Porque se o concessionário de uma das auto-estradas fantasma que foram mandadas construir pelos governos socialistas em locais onde não eram necessárias nem são utilizadas, fosse para enganar os eleitores com uma ilusão de desafogo e modernidade, fosse para proporcionar bons negócios aos amigos da construção civil que até os retribuem generosamente, e sempre devidamente desorçamentadas pelo recurso a Parcerias Publico-Privadas para a despesa ser feita sem se perceber em devido tempo o preço e quem o paga e a dívida ficar escondida para pagar mais tarde pelas gerações futuras, lhe aumentasse a portagem, não cobraria grande coisa aos poucos carros que por lá passam, e passariam a passar ainda menos, e ainda menos cobraria. Aliás, para os concessionários dessas auto-estradas deficitárias a receita de portagem é igual ao litro, porque eles acabam sempre por receber a mesma receita mínima garantida no contrato de concessão através da indemnização compensatória paga pelo Estado, ou seja, pelos contribuintes. Já os aumentos na portagem da Ponte sobre o Tejo são receita garantida para eles, que quem a usa não tem como fugir a usá-la, a não ser que se desempregue e passe a ficar na outra banda em vez de vir para o trabalho.

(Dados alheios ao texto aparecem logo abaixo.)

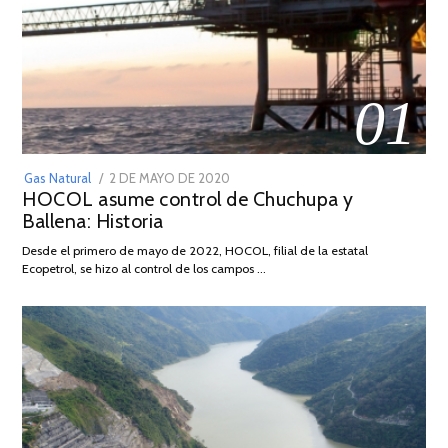
01
POSTED
Gas Natural
2 DE MAYO DE 2020
16
HOCOL asume control de Chuchupa y
ON
DE
Ballena: Historia
FEBRERO
DE
Desde el primero de mayo de 2022, HOCOL, filial de la estatal
2026
Ecopetrol, se hizo al control de los campos …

Pelo que se organiza todos os anos um processo negocial em que os concessionários propõem ao governo um programa de aumentos de todas as suas portagens que, ponderados com os ponderadores adequados, resultam num aumento global idêntico à inflação esperada, que este ano é de 1,5% (não confundir com a dos aumentos das reformas baixas de 0,5%), em que, como negociantes de gado competentes, eles conseguem convencer o governo a permitir-lhes fazer aumentos superiores à inflação nas portagens inelásticas dando em troca a manutenção dos preços anteriores nas elásticas.
A portagem da Ponte sobre o Tejo nunca falha, aumenta sempre o mais que eles conseguirem. Este ano o aumento é de 3%, o dobro da inflação esperada, o sêxtuplo do aumento das reformas baixas, os tais 5 tostões para facilitar os trocos.
Felizmente para eles e para o governo o gado anda manso, longe vão os tempos em que os aumentos de portagem resultavam em buzinões e bloqueios da ponte, e até talvez tivessem constituído um dos factores mais determinantes para a mudança do ciclo político mais longo, estável, e próspero da democracia portuguesa, e os feitores não correm o perigo de levar uma cornada na virilha. Que no entanto se esforçam todos os dias por não desmerecer.